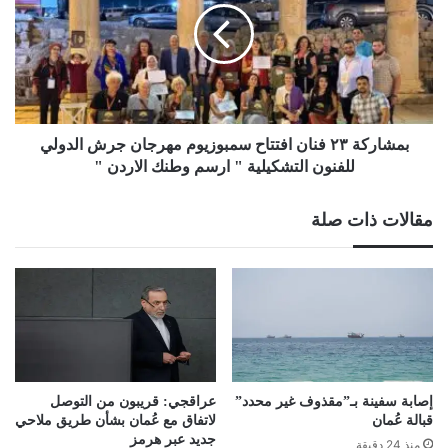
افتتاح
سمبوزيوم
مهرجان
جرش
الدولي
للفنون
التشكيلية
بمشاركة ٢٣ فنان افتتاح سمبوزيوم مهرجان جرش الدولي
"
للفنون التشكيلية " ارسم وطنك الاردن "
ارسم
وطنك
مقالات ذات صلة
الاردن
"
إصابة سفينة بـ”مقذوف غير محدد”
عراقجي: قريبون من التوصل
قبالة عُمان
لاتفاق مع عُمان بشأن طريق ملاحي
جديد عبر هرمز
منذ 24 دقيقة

...

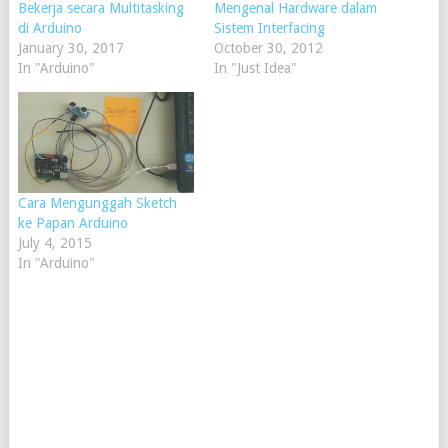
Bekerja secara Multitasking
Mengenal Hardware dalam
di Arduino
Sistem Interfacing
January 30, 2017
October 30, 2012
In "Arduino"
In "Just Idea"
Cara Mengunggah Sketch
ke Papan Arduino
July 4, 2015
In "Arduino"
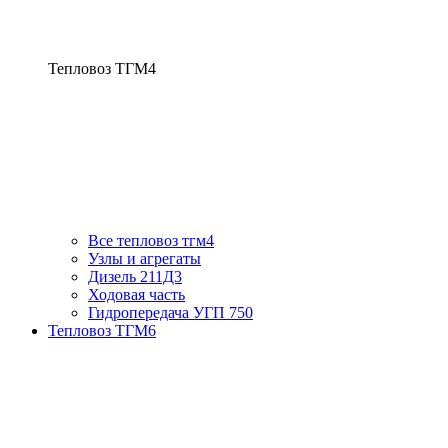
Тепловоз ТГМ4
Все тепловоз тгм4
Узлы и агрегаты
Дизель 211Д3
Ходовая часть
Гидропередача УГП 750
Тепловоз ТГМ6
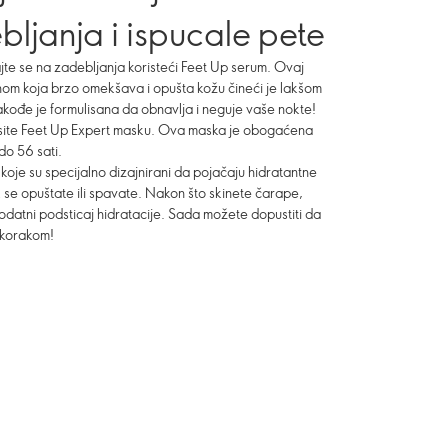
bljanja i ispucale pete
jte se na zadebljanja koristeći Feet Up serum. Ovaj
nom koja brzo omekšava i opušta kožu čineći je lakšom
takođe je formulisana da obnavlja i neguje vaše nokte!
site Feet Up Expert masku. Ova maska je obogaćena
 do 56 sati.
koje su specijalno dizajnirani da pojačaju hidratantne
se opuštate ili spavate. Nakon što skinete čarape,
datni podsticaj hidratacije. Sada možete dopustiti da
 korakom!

--

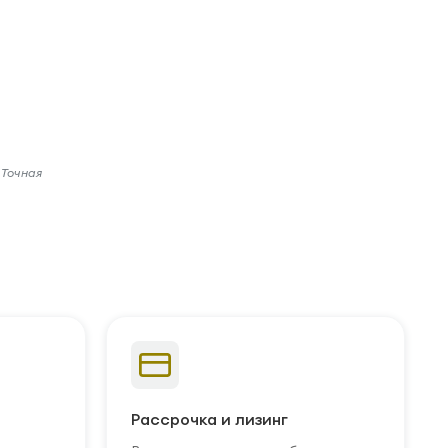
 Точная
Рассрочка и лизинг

- TASK DETAILS
Only lines with the word "الدولي" are needed. Copy them from the preceding records.

- RESULT FOR THIS EXERCISE
الدولي
بمشاركة ٢٣ فنان افتتاح سمبوزيوم مهرجان جرش الدولي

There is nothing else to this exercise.